** Records from a data source **
- - - - -
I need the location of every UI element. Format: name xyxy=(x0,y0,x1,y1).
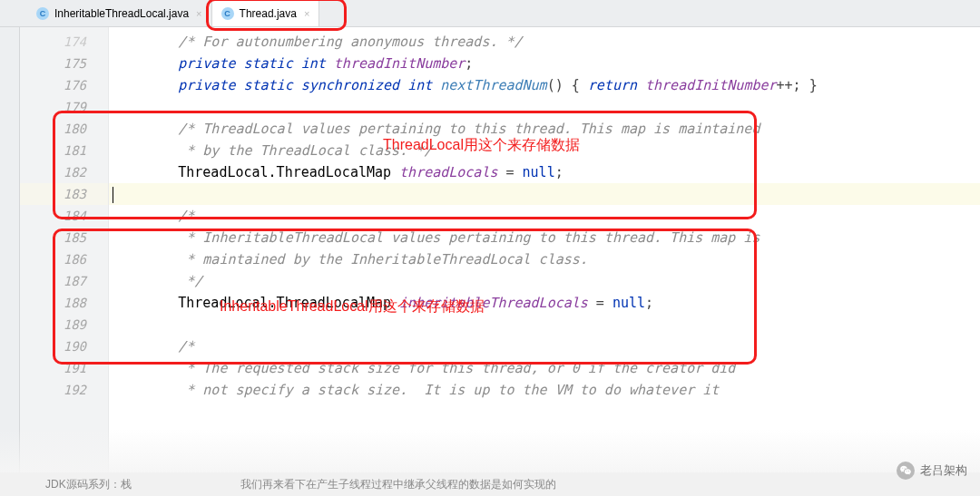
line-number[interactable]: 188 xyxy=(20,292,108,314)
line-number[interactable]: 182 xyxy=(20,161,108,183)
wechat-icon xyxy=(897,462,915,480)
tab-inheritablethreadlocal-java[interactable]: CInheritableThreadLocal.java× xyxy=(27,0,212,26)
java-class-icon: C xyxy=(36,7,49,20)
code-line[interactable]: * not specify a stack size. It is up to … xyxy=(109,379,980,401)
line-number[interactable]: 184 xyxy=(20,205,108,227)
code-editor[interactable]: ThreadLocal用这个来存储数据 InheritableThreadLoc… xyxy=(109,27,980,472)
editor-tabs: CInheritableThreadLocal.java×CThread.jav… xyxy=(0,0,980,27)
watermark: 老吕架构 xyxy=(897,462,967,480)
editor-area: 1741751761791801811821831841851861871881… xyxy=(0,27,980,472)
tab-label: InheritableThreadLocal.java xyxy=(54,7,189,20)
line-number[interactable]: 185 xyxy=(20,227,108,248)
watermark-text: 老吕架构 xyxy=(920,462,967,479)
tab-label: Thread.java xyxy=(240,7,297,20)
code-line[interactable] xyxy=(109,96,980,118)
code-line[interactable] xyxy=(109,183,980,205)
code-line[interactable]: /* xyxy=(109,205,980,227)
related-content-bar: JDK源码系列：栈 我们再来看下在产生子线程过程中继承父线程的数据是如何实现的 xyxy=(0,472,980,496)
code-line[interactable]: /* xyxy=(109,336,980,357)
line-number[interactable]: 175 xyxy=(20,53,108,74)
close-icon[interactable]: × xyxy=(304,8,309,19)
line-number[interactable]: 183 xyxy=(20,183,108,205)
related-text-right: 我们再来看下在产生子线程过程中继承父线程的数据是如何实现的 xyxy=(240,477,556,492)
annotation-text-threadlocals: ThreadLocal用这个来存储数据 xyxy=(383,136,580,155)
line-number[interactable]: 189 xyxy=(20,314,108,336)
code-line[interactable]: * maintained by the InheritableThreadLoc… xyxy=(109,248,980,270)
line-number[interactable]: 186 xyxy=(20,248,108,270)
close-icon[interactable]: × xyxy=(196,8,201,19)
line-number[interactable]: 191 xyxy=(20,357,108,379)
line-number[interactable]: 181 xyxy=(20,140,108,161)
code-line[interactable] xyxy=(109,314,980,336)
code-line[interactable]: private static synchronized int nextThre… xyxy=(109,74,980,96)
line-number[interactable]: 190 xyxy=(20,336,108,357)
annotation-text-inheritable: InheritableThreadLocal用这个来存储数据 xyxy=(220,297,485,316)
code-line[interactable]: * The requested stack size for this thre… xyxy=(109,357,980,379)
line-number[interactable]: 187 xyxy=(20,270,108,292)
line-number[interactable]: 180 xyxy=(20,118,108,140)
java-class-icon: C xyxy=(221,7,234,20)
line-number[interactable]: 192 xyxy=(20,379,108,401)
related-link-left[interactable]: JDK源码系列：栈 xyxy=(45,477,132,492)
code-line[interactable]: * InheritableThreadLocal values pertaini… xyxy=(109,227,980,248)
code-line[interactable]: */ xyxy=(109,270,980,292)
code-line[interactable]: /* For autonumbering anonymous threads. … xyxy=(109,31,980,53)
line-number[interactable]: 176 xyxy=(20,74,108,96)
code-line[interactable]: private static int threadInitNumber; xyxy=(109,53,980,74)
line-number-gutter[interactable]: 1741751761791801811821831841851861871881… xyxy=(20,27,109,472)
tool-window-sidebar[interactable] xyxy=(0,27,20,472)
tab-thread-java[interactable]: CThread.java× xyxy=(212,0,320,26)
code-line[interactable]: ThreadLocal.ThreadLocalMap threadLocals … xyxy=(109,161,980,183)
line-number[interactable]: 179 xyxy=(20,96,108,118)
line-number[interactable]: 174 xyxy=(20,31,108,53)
- - - - -
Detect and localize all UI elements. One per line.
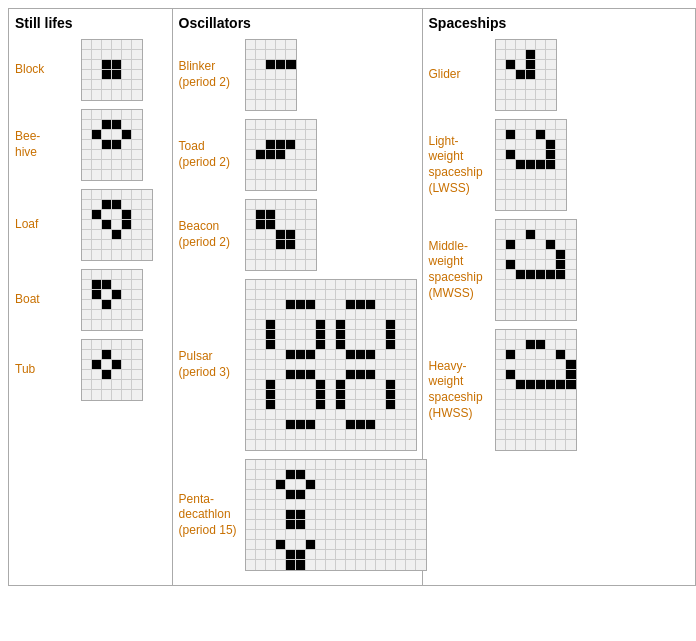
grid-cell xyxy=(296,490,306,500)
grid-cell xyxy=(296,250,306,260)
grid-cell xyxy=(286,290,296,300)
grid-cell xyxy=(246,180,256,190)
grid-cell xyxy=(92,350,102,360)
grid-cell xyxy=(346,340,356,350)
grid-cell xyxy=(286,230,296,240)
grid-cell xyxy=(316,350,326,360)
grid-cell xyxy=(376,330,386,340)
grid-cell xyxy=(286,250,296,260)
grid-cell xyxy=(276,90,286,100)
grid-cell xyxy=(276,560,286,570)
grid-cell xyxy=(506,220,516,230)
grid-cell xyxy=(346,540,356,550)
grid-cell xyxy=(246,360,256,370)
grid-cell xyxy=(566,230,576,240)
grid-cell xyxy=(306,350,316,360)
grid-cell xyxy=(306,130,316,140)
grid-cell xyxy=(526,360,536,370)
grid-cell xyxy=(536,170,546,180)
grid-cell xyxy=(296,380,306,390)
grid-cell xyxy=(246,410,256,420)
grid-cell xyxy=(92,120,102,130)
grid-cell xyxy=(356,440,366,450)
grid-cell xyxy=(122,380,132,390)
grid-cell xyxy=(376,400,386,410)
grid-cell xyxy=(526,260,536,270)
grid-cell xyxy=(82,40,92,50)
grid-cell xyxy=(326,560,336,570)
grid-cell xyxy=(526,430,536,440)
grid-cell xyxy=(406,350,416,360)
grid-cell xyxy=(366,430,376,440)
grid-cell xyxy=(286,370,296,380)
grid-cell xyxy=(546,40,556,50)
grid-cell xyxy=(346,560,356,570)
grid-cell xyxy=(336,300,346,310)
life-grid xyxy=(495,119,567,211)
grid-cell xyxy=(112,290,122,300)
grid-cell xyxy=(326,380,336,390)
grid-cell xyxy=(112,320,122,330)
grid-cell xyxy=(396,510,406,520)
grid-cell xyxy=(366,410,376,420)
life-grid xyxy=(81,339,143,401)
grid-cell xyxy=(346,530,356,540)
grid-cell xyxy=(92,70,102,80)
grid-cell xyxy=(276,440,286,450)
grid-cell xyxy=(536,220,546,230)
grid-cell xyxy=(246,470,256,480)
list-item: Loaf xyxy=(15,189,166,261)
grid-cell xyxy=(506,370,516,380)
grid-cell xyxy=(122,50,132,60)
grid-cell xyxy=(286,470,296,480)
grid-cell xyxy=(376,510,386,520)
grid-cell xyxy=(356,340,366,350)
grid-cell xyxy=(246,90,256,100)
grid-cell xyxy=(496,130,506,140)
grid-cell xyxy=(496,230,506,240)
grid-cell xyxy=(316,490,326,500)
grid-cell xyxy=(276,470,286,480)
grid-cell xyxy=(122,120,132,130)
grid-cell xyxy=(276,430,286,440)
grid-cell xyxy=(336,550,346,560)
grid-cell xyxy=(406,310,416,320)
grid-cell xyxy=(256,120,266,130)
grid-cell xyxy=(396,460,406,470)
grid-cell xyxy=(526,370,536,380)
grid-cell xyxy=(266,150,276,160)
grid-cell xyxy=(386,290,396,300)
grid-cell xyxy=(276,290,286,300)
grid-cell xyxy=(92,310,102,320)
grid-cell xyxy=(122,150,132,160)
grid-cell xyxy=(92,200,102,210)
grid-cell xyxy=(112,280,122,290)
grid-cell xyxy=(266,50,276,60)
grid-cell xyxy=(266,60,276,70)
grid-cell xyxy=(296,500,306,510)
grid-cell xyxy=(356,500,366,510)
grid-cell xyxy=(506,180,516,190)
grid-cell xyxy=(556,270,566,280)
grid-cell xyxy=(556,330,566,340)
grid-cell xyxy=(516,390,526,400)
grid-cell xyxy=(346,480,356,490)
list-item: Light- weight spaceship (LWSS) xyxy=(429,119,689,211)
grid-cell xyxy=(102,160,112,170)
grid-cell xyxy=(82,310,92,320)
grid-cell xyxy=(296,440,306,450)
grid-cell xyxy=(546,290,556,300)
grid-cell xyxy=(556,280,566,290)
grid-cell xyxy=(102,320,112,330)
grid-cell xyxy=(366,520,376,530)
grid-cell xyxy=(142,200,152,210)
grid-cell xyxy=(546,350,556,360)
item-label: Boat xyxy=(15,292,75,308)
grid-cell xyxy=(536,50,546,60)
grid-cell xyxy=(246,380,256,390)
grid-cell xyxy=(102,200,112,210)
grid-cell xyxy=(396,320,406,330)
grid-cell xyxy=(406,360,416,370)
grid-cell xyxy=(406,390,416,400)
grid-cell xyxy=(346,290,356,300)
- - - - -
** Work to be completed **
From the entries, copy every line in which the string "JDK源码系列" can be found.

** Answer to this exercise **
related-content-bar: JDK源码系列：栈 我们再来看下在产生子线程过程中继承父线程的数据是如何实现的 xyxy=(0,472,980,496)
related-link-left[interactable]: JDK源码系列：栈 xyxy=(45,477,132,492)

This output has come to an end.